Transcribe the data as written, minus images.

···

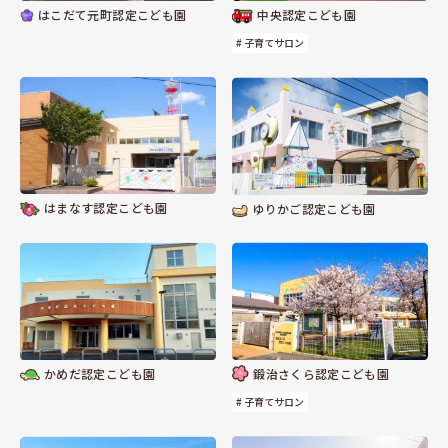
はこだて元町認定こども園
中央認定こども園
# 子育てサロン
はまなす認定こども園
ゆりかご認定こども園
かめだ認定こども園
鍛治さくら認定こども園
# 子育てサロン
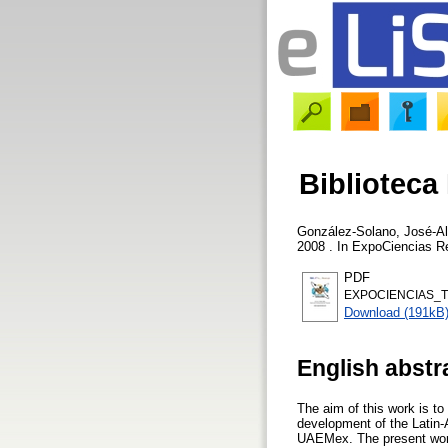
Biblioteca
González-Solano, José-Al
2008 . In ExpoCiencias R
PDF
EXPOCIENCIAS_T
Download (191kB
English abstr
The aim of this work is t
development of the Latin-A
UAEMex. The present work 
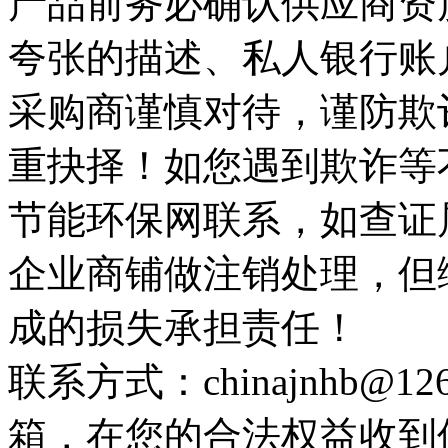
产品前务必确认供应商资
夸张的描述、私人银行账
采购商谨慎对待，谨防欺
重抉择！如您遇到欺诈等
节能环保网联系，如查证
企业商铺做注销处理，但
成的损失承担责任！
联系方式：chinajnhb@
箱，在您的合法权益收到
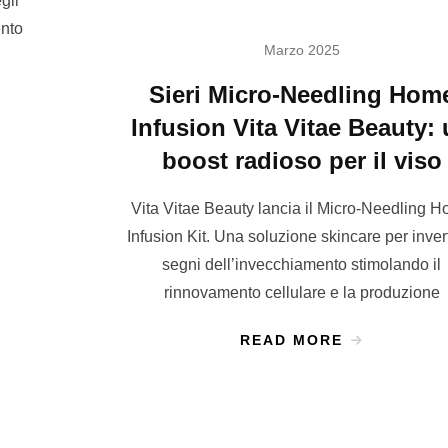
gli
ento
Marzo 2025
Sieri Micro-Needling Hom
Infusion Vita Vitae Beauty:
boost radioso per il viso
Vita Vitae Beauty lancia il Micro-Needling 
Infusion Kit. Una soluzione skincare per invert
segni dell’invecchiamento stimolando il
rinnovamento cellulare e la produzione
READ MORE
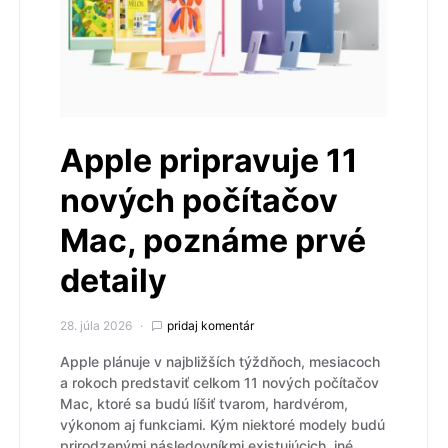
Apple pripravuje 11
nových počítačov
Mac, poznáme prvé
detaily
28. júla 2026
pridaj komentár
Apple plánuje v najbližších týždňoch, mesiacoch
a rokoch predstaviť celkom 11 nových počítačov
Mac, ktoré sa budú líšiť tvarom, hardvérom,
výkonom aj funkciami. Kým niektoré modely budú
prirodzenými následovníkmi existujúcich, iné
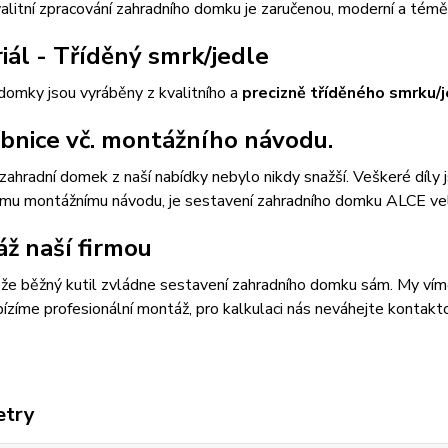
 Kvalitní zpracování zahradního domku je zaručenou, moderní a té
iál - Tříděný smrk/jedle
domky jsou vyráběny z kvalitního a
precizně tříděného smrku/j
bnice vč. montážního návodu.
zahradní domek z naší nabídky nebylo nikdy snažší. Veškeré díly
ému montážnímu návodu, je sestavení zahradního domku ALCE ve
ž naší firmou
, že běžný kutil zvládne sestavení zahradního domku sám. My víme, 
ízíme profesionální montáž, pro kalkulaci nás neváhejte kontak
etry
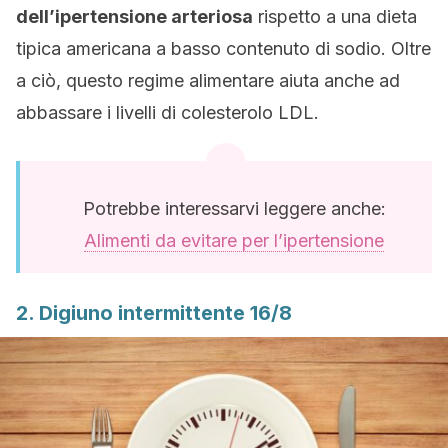
dell’ipertensione arteriosa
rispetto a una dieta
tipica americana a basso contenuto di sodio. Oltre
a ciò, questo regime alimentare aiuta anche ad
abbassare i livelli di colesterolo LDL.
Potrebbe interessarvi leggere anche:
Alimenti da evitare per l’ipertensione
2. Digiuno intermittente 16/8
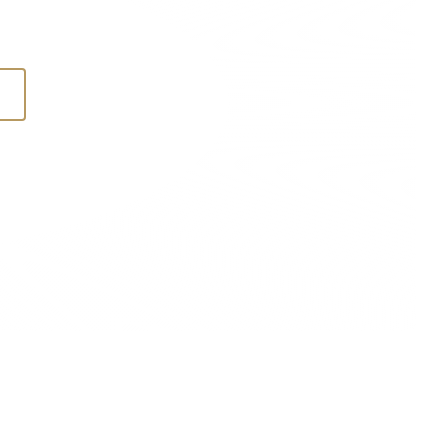
pi di tour
Attrazioni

···

▶ Response area:
はこだて元町認定こども園
中央認定こども園
# 子育てサロン
はまなす認定こども園
ゆりかご認定こども園
かめだ認定こども園
鍛治さくら認定こども園
# 子育てサロン
Biblioteca
González-Solano, José-Al
2008 . In ExpoCiencias R
PDF
EXPOCIENCIAS_T
Download (191kB
English abstr
The aim of this work is t
development of the Latin-A
UAEMex. The present work 
产品前务必确认供应商资
夸张的描述、私人银行账
采购商谨慎对待，谨防欺
重抉择！如您遇到欺诈等
节能环保网联系，如查证
企业商铺做注销处理，但
成的损失承担责任！
联系方式：chinajnhb@
箱，在您的合法权益收到
gli
ento
Marzo 2025
Sieri Micro-Needling Hom
Infusion Vita Vitae Beauty:
boost radioso per il viso
Vita Vitae Beauty lancia il Micro-Needling 
Infusion Kit. Una soluzione skincare per invert
segni dell’invecchiamento stimolando il
rinnovamento cellulare e la produzione
READ MORE
Apple pripravuje 11
nových počítačov
Mac, poznáme prvé
detaily
28. júla 2026
pridaj komentár
Apple plánuje v najbližších týždňoch, mesiacoch
a rokoch predstaviť celkom 11 nových počítačov
Mac, ktoré sa budú líšiť tvarom, hardvérom,
výkonom aj funkciami. Kým niektoré modely budú
prirodzenými následovníkmi existujúcich, iné
 Kvalitní zpracování zahradního domku je zaručenou, moderní a té
iál - Tříděný smrk/jedle
domky jsou vyráběny z kvalitního a
precizně tříděného smrku/j
bnice vč. montážního návodu.
zahradní domek z naší nabídky nebylo nikdy snažší. Veškeré díly
ému montážnímu návodu, je sestavení zahradního domku ALCE ve
ž naší firmou
, že běžný kutil zvládne sestavení zahradního domku sám. My víme, 
ízíme profesionální montáž, pro kalkulaci nás neváhejte kontak
etry
dell’ipertensione arteriosa
rispetto a una dieta
tipica americana a basso contenuto di sodio. Oltre
a ciò, questo regime alimentare aiuta anche ad
abbassare i livelli di colesterolo LDL.
Potrebbe interessarvi leggere anche:
Alimenti da evitare per l’ipertensione
2. Digiuno intermittente 16/8
pi di tour
Attrazioni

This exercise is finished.